Posts Tagged ‘Paz de la Huerta’

Enter the Void (Dir. Gaspar Noe)

Saturday, October 2nd, 2010

I had really high hopes for the latest twisting narrative from Gaspar Noe.  I’d been following the film since it’s been in production because the idea behind it was brilliant: it’s told from the perspective of the main character from beginning to end…except the main character dies half an hour into the film, so we follow his spirit as it soars around the city (and backwards and forwards in time).  We’ve seen the first-person perspective used in spurts in films like Strange Days, but it seems like Noe has not only employed it for the length of his film, but he’s also perfected it.  We truly feel as though we’re seeing the world through the main character’s eyes, rather than a man holding a video camera and running around.  In other words, I think the cinematography and look of this strange film is award-worthy, brilliant, some of the best I’ve ever seen.  Noe deserves special credit for envisioning and executing a film that is so visually complicated.

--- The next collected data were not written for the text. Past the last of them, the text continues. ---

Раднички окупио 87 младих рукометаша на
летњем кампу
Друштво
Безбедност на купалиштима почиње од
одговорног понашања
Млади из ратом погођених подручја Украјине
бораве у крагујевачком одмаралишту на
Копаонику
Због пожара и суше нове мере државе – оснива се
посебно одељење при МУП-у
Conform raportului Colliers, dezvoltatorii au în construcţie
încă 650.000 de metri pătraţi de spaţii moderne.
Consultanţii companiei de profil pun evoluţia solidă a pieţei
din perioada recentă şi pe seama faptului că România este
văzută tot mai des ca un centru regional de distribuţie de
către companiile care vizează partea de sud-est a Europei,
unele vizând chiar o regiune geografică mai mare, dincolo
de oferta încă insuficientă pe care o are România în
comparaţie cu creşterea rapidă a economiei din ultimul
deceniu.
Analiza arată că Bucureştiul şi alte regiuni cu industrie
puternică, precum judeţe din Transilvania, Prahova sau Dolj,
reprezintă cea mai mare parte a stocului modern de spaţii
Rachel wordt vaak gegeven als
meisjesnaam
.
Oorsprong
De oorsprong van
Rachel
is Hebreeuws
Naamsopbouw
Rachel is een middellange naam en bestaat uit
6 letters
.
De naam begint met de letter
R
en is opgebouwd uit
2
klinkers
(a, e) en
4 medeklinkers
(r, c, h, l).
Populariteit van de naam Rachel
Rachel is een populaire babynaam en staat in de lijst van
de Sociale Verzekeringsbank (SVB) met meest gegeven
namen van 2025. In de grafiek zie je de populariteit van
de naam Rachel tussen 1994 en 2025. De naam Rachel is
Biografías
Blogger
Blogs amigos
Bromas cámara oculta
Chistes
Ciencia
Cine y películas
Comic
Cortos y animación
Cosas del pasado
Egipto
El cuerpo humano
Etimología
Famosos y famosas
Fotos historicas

However, I don’t even want to describe the plot of the film for you because it’s really not worth it.  It’s got drugs, abortion, sex, prostitution, blood…and it’s all, true to Noe’s form, extremely graphic.  But sometimes Noe confuses the controversial and gratuitous with interesting.  The truth of the matter is that Oscar, the main character, didn’t need to be a drug dealer and his sister didn’t need to be a stripper/prostitute and the film didn’t need to be set in the flashing lights of Tokyo for it to hold our attention.  The sheer genius of the cinematography would have kept us focusing on anything, it’s just a shame that Noe couldn’t find a story that was worth telling.

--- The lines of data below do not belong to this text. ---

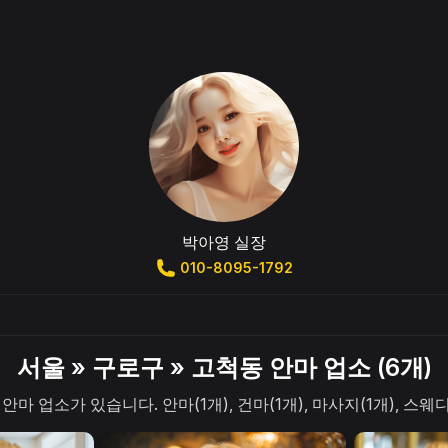
박아영 실장
010-8095-1792
서울 » 구로구 » 고척동 안마 업소 (6개)
 업소가 있습니다. 안마(1개), 건마(1개), 마사지(1개), 스웨디시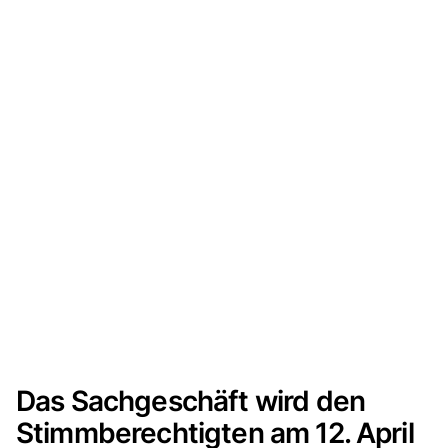
Das Sachgeschäft wird den
Stimmberechtigten am 12. April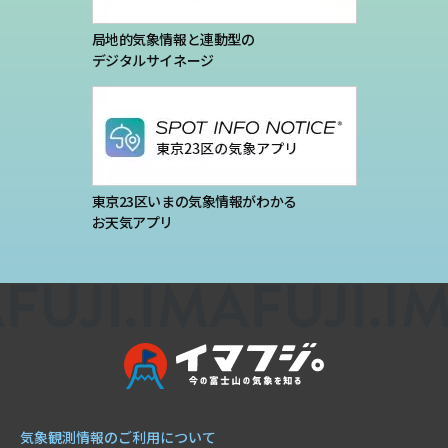
局地的気象情報と連動型の
デジタルサイネージ
東京23区いまの気象情報がわかる
お天気アプリ
気象観測情報のご利用について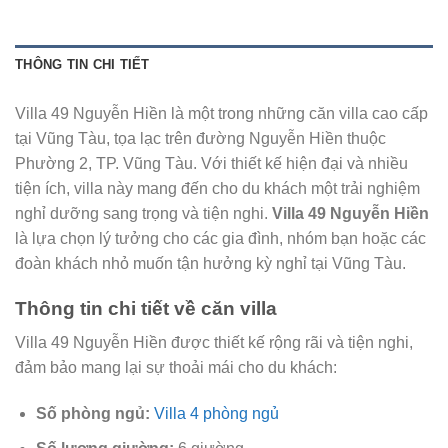
THÔNG TIN CHI TIẾT
Villa 49 Nguyễn Hiền là một trong những căn villa cao cấp
tại Vũng Tàu, tọa lạc trên đường Nguyễn Hiền thuộc
Phường 2, TP. Vũng Tàu. Với thiết kế hiện đại và nhiều
tiện ích, villa này mang đến cho du khách một trải nghiệm
nghỉ dưỡng sang trọng và tiện nghi.
Villa 49 Nguyễn Hiền
là lựa chọn lý tưởng cho các gia đình, nhóm bạn hoặc các
đoàn khách nhỏ muốn tận hưởng kỳ nghỉ tại Vũng Tàu.
Thông tin chi tiết về căn villa
Villa 49 Nguyễn Hiền được thiết kế rộng rãi và tiện nghi,
đảm bảo mang lại sự thoải mái cho du khách:
Số phòng ngủ:
Villa 4 phòng ngủ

Having said all that, I do think there are some profound points made here about the nature of life and death.  Clearly Noe has a view of death that is similar to a kind of Buddhist philosophy and there is even a (rather forced) mention of the Tibetan Book of the Dead.  But I don’t think the film is nearly as deep as Noe seems to think it is.  As I mentioned earlier, there is an abortion scene and it’s shown in graphic detail and I don’t know what the point is.  Is it trying to say something about the tenuous nature of life, how we are all on the precipice of death before we are even born?  It’s possible, but I don’t know if I could support that subtext by using the text of the film.

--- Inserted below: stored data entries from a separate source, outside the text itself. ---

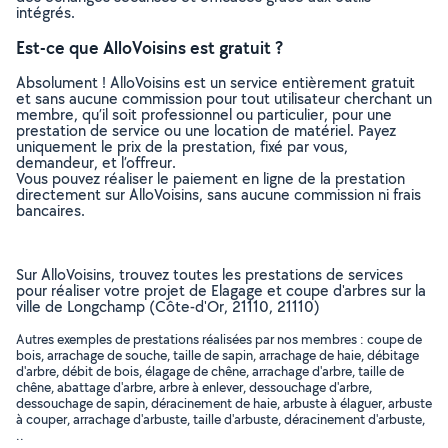
intégrés.
Est-ce que AlloVoisins est gratuit ?
Absolument ! AlloVoisins est un service entièrement gratuit
et sans aucune commission pour tout utilisateur cherchant un
membre, qu’il soit professionnel ou particulier, pour une
prestation de service ou une location de matériel. Payez
uniquement le prix de la prestation, fixé par vous,
demandeur, et l’offreur.
Vous pouvez réaliser le paiement en ligne de la prestation
directement sur AlloVoisins, sans aucune commission ni frais
bancaires.
Sur AlloVoisins, trouvez toutes les prestations de services
pour réaliser votre projet de Elagage et coupe d'arbres sur la
ville de Longchamp (Côte-d'Or, 21110, 21110)
Autres exemples de prestations réalisées par nos membres : coupe de
bois, arrachage de souche, taille de sapin, arrachage de haie, débitage
d'arbre, débit de bois, élagage de chêne, arrachage d'arbre, taille de
chêne, abattage d'arbre, arbre à enlever, dessouchage d'arbre,
dessouchage de sapin, déracinement de haie, arbuste à élaguer, arbuste
à couper, arrachage d'arbuste, taille d'arbuste, déracinement d'arbuste,
..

The film is divided into four parts: first we have Oscar alive, doing drugs in his apartment and walking through the streets of Tokyo as a semi-sentient human being until he is shot in a bathroom stall; the second part is Oscar’s life flashing before his eyes and this is not seen directly through Oscar’s eyes, but from behind his head so we see the back of his head in every scene as we learn the history of Oscar’s life and his strange relationship with his sister Linda that borders on the sexual; the third part is Oscar’s spirit floating around Tokyo, mostly following his sister as she has sex with guys; then the fourth part is, well, a surprise I suppose, but I will refer to it here as the “Love Hotel” sequence.  To hint at what takes place, I’ll just say: as I’ve spoken about, there is a deeply Buddhist philosophy running throughout the film.

Visually speaking, the film is an absolute masterpiece.  I don’t like to throw that word around, but there it is.  If you ignore almost every other element of mise-en-scene, then Noe has pulled off one of the finest achievements of the year.  But unfortunately, there are a lot of areas where the film falls flat.  I’ve already spoken about the plot’s limitations (and lack of aspirations), but the acting is a problem as well.  We don’t see much of Nathaniel Brown as Oscar because we see the film through his eyes, but we see a lot of Paz de la Huerta as Linda and she is…well, she’s awful.  I’ve admired her work on Boardwalk Empire, but here she is just not a human being.  She is almost comically monotone throughout the film and then explodes into histrionics every once in a while, which is almost equally laughable.  There is a certain bravery in the way in which she allows Noe to sexualize, fetishize, and downright exploit her naked body, but it doesn’t say a whole lot about her “talent” an actress.

I think this is a film that is worth seeing and it’s one that I will surely watch again, just to bathe in the images of Noe and cinematographer Benoit Debie, who should be nominated for an Academy Award but probably won’t be.  I think Noe ultimately misses the mark with what he’s trying to accomplish, but what he gets right is SO right that it almost makes up for the deficiencies.